Which lines in the records below hold the word "with"? Copy each of them.

Start of Exercise materials

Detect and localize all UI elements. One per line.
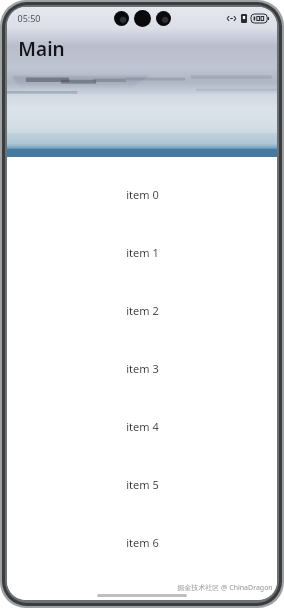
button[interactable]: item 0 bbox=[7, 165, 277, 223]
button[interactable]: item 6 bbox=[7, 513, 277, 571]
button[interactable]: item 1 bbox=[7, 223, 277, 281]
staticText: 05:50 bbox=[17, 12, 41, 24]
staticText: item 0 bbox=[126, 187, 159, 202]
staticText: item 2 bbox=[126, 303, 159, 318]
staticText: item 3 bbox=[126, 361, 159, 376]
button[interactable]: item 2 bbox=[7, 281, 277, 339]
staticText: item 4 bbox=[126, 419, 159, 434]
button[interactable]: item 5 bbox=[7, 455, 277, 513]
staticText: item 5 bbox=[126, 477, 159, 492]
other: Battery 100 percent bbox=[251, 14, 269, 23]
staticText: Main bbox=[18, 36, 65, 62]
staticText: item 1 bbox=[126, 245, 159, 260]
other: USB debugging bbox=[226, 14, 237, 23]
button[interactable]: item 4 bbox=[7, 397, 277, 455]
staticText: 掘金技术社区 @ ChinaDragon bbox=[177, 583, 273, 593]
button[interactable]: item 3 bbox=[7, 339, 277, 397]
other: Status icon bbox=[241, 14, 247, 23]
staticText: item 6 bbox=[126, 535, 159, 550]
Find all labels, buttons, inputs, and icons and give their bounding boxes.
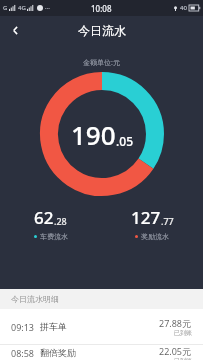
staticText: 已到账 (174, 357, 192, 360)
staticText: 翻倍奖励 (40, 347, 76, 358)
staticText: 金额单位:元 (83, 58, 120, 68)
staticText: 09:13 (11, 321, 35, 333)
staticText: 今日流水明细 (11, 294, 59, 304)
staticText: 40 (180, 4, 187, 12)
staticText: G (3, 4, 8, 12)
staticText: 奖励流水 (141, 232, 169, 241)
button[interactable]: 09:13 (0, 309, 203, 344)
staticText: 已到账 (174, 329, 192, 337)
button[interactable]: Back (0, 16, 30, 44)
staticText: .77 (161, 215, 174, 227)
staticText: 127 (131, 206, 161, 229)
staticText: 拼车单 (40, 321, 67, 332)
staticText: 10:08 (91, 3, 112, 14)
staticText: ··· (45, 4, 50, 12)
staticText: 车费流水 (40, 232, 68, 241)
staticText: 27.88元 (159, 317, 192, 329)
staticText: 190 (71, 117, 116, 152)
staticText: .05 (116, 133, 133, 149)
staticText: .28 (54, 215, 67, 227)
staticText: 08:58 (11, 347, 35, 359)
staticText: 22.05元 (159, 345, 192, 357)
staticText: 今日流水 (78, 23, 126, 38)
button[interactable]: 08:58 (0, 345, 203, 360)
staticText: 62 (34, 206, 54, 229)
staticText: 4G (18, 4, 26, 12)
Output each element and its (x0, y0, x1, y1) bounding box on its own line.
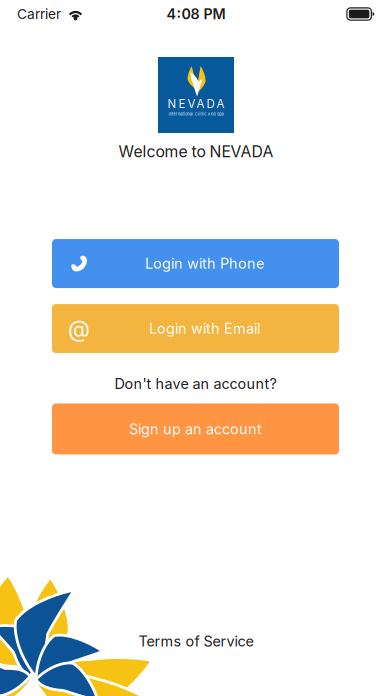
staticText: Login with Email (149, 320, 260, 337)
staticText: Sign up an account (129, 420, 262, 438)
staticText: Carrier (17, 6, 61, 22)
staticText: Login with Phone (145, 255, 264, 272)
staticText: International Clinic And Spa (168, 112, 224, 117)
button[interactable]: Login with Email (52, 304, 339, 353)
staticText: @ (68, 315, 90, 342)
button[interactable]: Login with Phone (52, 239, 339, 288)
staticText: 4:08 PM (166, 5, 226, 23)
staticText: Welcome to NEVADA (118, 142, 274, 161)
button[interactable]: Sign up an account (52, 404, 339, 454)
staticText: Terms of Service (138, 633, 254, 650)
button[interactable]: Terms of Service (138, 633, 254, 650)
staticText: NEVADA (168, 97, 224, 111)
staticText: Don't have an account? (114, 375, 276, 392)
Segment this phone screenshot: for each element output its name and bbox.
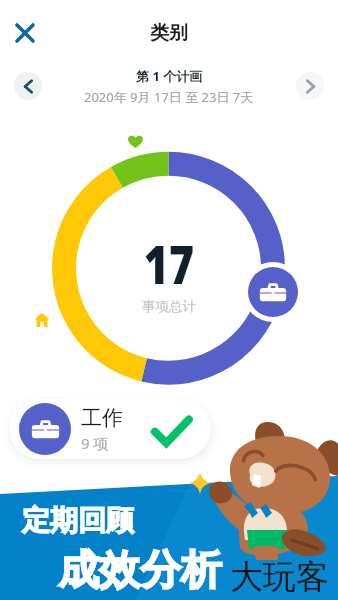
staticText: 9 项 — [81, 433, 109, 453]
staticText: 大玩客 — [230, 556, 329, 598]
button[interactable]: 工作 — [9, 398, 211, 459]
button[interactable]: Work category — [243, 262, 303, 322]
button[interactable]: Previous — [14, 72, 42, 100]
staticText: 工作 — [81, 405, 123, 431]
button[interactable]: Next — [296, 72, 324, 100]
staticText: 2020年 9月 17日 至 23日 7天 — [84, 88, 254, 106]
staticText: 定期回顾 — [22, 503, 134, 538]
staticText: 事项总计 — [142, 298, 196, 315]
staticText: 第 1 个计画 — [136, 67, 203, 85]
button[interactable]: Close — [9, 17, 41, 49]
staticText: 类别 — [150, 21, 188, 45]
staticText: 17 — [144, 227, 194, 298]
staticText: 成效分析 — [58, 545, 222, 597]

End of Exercise materials

§ Solution
staticText: Login with Email (149, 320, 260, 337)
staticText: Login with Phone (145, 255, 264, 272)
button[interactable]: Login with Email (52, 304, 339, 353)
button[interactable]: Login with Phone (52, 239, 339, 288)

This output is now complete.